Duplicates created by map_df(~ read_csv...), for which R can only detect a handful

rensa · October 17, 2018, 11:04am

Sidenote: those ID numbers are reeeeaaaaaally long (19 digits, I count). So long, in fact, that R's integer type probably can't hold them, and the double class (which is definitely not appropriate for storing ID numbers) can only represent them to about 15 to 17 significant figures:

The 53-bit significand precision gives from 15 to 17 significant decimal digits precision.

If read_csv is reading these ID numbers in as doubles, you're likely losing some of those figures in the import process, which could explain why you're getting so few duplicates. I would've thought you'd get an error or warning if that was happening, but it's hard to tell without seeing what the data frame, read into R, looks like.

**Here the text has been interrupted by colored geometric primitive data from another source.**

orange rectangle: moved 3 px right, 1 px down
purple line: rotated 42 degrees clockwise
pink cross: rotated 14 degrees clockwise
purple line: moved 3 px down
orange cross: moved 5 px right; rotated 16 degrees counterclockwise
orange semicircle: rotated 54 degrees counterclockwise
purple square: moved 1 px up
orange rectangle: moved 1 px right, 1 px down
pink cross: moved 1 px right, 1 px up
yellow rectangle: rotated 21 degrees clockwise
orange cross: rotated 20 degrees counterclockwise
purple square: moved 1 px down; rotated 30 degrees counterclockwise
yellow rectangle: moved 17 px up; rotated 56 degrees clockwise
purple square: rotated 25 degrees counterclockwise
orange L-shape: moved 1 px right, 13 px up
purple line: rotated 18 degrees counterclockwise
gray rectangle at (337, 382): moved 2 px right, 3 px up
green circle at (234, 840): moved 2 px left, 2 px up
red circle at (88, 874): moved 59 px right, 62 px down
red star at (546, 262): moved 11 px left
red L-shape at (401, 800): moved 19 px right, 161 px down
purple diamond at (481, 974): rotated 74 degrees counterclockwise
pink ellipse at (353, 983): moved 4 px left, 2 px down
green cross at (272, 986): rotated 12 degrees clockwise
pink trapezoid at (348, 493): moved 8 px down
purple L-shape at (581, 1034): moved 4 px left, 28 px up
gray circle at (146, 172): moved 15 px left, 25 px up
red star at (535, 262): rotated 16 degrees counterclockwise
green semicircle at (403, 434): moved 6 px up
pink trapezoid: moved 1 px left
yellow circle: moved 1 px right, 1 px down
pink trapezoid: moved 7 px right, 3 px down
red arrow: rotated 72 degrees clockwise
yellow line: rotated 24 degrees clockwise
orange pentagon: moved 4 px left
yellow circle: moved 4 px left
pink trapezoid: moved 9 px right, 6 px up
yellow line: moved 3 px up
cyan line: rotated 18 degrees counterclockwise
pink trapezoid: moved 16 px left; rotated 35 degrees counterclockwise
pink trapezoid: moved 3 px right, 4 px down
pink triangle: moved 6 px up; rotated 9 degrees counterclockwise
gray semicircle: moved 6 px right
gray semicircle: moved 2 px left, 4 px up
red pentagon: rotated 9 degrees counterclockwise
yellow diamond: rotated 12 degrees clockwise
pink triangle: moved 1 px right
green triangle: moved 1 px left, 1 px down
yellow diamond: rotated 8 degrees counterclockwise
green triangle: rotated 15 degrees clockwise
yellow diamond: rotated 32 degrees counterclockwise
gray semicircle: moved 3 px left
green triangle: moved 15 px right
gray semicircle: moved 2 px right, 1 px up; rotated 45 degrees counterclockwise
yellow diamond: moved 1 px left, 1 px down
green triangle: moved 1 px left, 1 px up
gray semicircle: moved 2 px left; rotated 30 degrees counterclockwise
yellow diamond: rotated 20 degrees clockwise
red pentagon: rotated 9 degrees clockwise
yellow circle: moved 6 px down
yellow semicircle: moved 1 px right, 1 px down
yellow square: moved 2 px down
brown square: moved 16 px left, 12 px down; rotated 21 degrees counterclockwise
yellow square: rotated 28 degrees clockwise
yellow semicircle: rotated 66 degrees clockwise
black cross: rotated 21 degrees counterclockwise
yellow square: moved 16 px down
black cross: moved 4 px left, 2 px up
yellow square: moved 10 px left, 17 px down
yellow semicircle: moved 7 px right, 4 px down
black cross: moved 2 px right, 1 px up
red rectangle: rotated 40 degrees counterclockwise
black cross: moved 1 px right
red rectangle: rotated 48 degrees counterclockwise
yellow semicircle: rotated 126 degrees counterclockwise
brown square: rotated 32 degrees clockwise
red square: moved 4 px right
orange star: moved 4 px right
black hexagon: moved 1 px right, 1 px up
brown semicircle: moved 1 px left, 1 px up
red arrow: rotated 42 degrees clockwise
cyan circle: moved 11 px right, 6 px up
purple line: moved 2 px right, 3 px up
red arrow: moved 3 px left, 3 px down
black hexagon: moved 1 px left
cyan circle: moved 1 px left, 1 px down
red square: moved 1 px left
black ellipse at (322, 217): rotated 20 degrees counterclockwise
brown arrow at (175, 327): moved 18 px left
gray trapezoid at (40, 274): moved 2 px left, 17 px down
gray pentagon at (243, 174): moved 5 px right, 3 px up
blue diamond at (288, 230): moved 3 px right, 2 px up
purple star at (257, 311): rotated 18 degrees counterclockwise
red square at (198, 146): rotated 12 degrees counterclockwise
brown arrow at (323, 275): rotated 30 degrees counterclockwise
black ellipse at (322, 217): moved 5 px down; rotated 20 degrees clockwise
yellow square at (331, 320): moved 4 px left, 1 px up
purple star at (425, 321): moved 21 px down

If you can't make these ID numbers smaller and you need to use them to find duplicates, maybe have read_csv read them in as strings using them col_types argument

EDIT: Excel also uses double precision, so if you read your data into Excel and let Excel assume this column is numeric, it'll also probably ruin the numbers.

chalg · October 17, 2018, 10:37pm

Correct, these are Twitter IDs and so can't be changed, at least not without creating other issues. Thanks for the tip on strings, I will try this. I think the workflow without Excel makes sense, it's just that I originally collected 3 months worth of tweets in Excel format. If I start collecting again, I'll collect 7 days worth in a .csv, then use purrr to combine them all in a tibble.

rensa · October 17, 2018, 10:47pm

Having to collect your data again sucks But hopefully if you stick to handling the IDs as strings, you'll have less problems The inconsistency between Excel and R re. duplicate counts might also be related to this, if you were inspecting the data in Excel, saving and then analysing further in R! It's hard to test this in a consistent way, because loss of precision tends not to be very consistent

chalg · October 29, 2018, 8:41am

The workflow works fine with .csv and purr now, also automated the scrip with Windows task scheduler to run weekly. Thanks everyone for the assistance.

mara · October 29, 2018, 2:18pm

If your question's been answered (even if by you), would you mind choosing a solution? (See FAQ below for how).

Having questions checked as resolved makes it a bit easier to navigate the site visually and see which threads still need help.

Thanks

system · November 5, 2018, 2:18pm

This topic was automatically closed 7 days after the last reply. New replies are no longer allowed.